E che si consumi qualcosa che ha il sapore dell’omicidio politico lo si capisce, nel libro, anche da una riflessione di Bersani:
“È l’unanimità che carica la molla del tradimento. Si accumulano ammaccature e ombre, e alla prima occasione… Io ho avuto l’unanimità quasi sempre, pur non chiedendola mai: non so bene perché”.
L’unanimità, ovvero la trappola. Bersani la mattina della candidatura di Prodi sembra irremovibile. Non basta un applauso, la candidatura va votata. Le cose, ricorda il libro, vanno diversamente. Un dialogo tra Bersani e Luigi Zanda spiega bene la situazione:
“Ma se parte l’ap – plauso quando tu dici…’. Bersani è irremovibile: ‘Si vota lo stesso’. ‘I renziani ci mandano emissari a dire che loro vogliono acclamare…’, insiste timidamente Zanda. Bersani scrolla le spalle”. Le primarie non si fanno perché i grandi elettori acclamano Prodi, con il renziano Marcucci “che si distingue per foga”.
I renziani, appunto. E D’Alema, invece. Giorni Bugiardi è chiarissimo. Per tutto il tempo in cui si parla di Prodi e di Quirinale D’Alema resta defilato.
“Perché i dalemiani non chiedono il voto segreto nell’assemblea che acclama Prodi? Perché alzano la mano a favore di Prodi quando Bersani chiede che ci sia almeno un voto palese Il motivo è forse lo stesso per il quale noi non sappiamo a chi fare queste domande: in tutta questa vicenda nessuno s’intesta la battaglia di D’Alema al Quirinale”.
Ma nel libro, che è soprattutto un elogio di Bersani, non c’è solo la trappola Quirinale. C’è la questione Beppe Grillo, inseguito e corteggiato in tutti i modi, nonostante la farsa dell’incontro in streaming. Persino attraverso il suo dentista.

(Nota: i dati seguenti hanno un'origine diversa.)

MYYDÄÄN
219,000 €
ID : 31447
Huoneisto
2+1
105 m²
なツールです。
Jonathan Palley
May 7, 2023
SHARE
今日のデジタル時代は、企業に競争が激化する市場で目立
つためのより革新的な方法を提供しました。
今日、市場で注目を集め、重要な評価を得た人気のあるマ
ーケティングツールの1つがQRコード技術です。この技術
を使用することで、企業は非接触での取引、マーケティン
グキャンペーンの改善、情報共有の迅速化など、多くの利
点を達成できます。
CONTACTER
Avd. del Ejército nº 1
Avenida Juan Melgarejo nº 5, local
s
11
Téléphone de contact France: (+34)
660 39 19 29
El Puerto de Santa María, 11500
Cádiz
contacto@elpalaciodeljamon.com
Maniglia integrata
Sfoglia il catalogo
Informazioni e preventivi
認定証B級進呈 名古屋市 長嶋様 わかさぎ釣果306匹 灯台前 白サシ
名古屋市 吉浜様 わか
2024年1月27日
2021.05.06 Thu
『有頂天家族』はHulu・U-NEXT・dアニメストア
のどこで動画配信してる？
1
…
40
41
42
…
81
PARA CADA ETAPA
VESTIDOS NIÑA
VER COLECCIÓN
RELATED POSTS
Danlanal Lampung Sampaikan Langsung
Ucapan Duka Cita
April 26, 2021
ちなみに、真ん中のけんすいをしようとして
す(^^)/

Infine ci sono anche “lettere segrete” tra Bersani e Napolitano raccontato come uno che non aveva la benché minima intenzione di farsi rieleggere. Ma poi… Quello che manca in Giorni Bugiardi è l’autocritica. Bersani è solo vittima e mai, in alcun modo, artefice della propria disfatta.
Chi ne esce tutto sommato “bene” è Enrico Letta. Su di lui solo un passaggio politico-calcistico. Enrico Letta è preoccupato per il Milan. Ci ha visto lungo.